This article from Life hacker shows us a great way to stream media to any pc or phone (smartphone). So instead of downloading all your music to your phone, just stream it as you need it. This is a great alternative to getting a high capacity iphone or andriod. Don’t have the space for your media, no problem with Skifta. This is similiar to ORB product we reviewed earlier.
“Windows/Mac/Linux and Android: If you’ve been longing to stream your home media to your Android phone on-the-go, Skifta will do that and more. Not only will it stream to your phone, but will also stream to your friend’s TV or stereo.
Skifta allows you to play media pretty much anywhere, on any device. You can stream media—whether it’s music, photos, or video—from your phone to a TV, from your home PC to your phone, or even from your home PC to your friend’s TV using your phone as an intermediary. All you need is a DLNA-compatible device, which includes lots of different things, from a PlayStation 3 to an XBMC box to a simple Windows 7 computer.
Skifta Streams Media to Your Phone or TV From Anywhere, Is Like Air Video for AndroidMost of the setup is pretty simple, too—you can do almost everything from the Skifta app on your phone. When you start it up, you go through three steps: you pick the source of the media (which could be your home computer, your phone’s SD card, or one of its online content channels like Revision3), then pick where you want to watch it (which could be on your phone or on another computer or TV), and then get to watching. If the media’s on your phone or on the web, you can just install the app and go.

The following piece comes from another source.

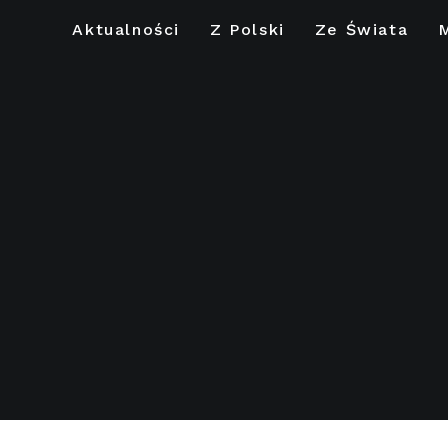
Aktualności
Z Polski
Ze Świata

If you want to stream media from your home computer, you’ll need to do a little bit of extra preparation. First, you’ll want to install the Skifta helper app. Note that this only alerts Skifta to your media’s presence; you’ll still need to set up sharing in XBMC, Windows Media Player, or your other favorite program to access it on your device. Once you’ve done that, though, Skifta should detect your shared media at home the next time you start it up and pick a source.
The big downside of Skifta is that it doesn’t transcode media on-the-fly like Air Video does. As such, your videos will need to be in a format your phone understands—and probably of lower quality if you want to stream over the net—but so far, it’s one of the best Android apps we’ve come across for this sort of thing. Hit the link to check it out.
Skifta is a free download for Android devices, and the desktop app works on Windows, Mac, and Linux. Skifta is still in beta, so there are bound to be a few snags here and there, but in our testing it worked pretty darn well and without too much fuss.